As mentioned in budget 1999, and I will make the point later on that this actually began in 1999 under a previous Liberal government, this provision has rarely been applied because, and this is why we are making changes, Canadian authorities often lack the relevant data and challenges exist with establishing that the acquisition of the interest in the FIE is motivated by tax avoidance purposes.

We had this criteria that one had to be in a tax avoidance which was very difficult under the current act to make that happen. The bill makes some minor changes to the Income Tax Act to assist our bureaucracy, which looks after the tax issues, and make it a little easier for them to calculate and find out whether people are actually avoiding taxes in this method.

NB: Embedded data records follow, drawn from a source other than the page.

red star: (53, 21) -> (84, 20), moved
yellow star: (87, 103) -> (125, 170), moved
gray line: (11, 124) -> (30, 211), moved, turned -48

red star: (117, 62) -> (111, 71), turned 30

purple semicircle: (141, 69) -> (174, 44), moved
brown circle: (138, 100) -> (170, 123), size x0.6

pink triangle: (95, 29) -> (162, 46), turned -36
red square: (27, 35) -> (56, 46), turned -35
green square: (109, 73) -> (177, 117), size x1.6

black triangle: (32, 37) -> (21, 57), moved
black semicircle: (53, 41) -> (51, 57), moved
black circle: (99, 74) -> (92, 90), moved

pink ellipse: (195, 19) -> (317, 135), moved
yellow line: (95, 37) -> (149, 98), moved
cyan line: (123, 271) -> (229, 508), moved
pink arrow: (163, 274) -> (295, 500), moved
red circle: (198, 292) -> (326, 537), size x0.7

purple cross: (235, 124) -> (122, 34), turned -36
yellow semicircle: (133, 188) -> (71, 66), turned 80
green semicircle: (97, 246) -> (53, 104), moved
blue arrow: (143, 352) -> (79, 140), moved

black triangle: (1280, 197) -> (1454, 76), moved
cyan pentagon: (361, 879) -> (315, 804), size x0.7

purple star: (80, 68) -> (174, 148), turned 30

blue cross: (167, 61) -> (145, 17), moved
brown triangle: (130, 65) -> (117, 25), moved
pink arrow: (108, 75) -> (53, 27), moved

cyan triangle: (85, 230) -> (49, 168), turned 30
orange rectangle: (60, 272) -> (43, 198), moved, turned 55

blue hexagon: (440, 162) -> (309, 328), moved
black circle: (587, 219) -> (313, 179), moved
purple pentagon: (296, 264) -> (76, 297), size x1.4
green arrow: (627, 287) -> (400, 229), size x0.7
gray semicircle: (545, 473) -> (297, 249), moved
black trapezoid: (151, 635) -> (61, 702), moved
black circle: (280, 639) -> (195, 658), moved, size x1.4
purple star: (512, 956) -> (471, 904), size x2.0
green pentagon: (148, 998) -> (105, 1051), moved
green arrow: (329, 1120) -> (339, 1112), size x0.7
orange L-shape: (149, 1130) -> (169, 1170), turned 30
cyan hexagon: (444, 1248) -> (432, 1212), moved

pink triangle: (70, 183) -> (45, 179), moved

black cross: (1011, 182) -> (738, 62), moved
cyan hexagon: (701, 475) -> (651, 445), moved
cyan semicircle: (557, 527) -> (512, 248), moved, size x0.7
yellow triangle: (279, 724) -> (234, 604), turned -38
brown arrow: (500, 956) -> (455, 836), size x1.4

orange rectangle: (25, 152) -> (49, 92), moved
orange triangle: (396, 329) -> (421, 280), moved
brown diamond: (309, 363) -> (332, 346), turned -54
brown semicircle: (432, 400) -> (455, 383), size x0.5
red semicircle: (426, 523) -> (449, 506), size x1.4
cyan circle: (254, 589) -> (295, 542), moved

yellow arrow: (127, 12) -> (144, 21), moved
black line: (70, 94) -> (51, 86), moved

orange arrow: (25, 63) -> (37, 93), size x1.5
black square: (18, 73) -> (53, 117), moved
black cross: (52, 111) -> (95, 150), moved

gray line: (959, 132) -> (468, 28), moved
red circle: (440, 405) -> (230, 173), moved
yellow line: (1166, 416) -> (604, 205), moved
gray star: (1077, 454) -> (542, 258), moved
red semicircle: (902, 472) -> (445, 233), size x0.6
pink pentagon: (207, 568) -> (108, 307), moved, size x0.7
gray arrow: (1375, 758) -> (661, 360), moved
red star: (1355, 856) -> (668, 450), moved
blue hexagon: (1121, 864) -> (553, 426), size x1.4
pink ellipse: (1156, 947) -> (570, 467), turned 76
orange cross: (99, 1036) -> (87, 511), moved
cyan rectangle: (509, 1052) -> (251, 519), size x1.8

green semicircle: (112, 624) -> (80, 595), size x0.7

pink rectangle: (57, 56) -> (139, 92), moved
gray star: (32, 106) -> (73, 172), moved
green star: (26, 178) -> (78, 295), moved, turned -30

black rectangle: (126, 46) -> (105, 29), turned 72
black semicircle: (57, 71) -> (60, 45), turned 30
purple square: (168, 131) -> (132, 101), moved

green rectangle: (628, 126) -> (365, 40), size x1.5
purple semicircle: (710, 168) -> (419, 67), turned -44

Furthermore, when the provision is applied the amount computed to the taxpayer's income is sometimes criticized that it is arbitrary and not necessarily correlated to actual income generated by the FIEs. Therefore, it was hard to determine what that actual income level was.

What are the legislative proposals contained in Bill C-33? Part 1 of Bill C-33 would create a new taxation regime for investors in non-resident trusts, NRTs, and foreign investment entities, FIEs, in order to respond to perceived gaps in the current provisions of the Income Tax Act.

Bill C-33 would make it harder for Canadian resident investors in non-resident trusts and foreign investment entities to avoid or eliminate Canadian taxes on their income from their investments.

The proposed rules are more complex, of course, as the tax system seems to get that way. They are lengthier and more far-reaching than the current rules. The senior levels of the finance department and the tax department said at the committee that these rules were needed for them to be actually effective.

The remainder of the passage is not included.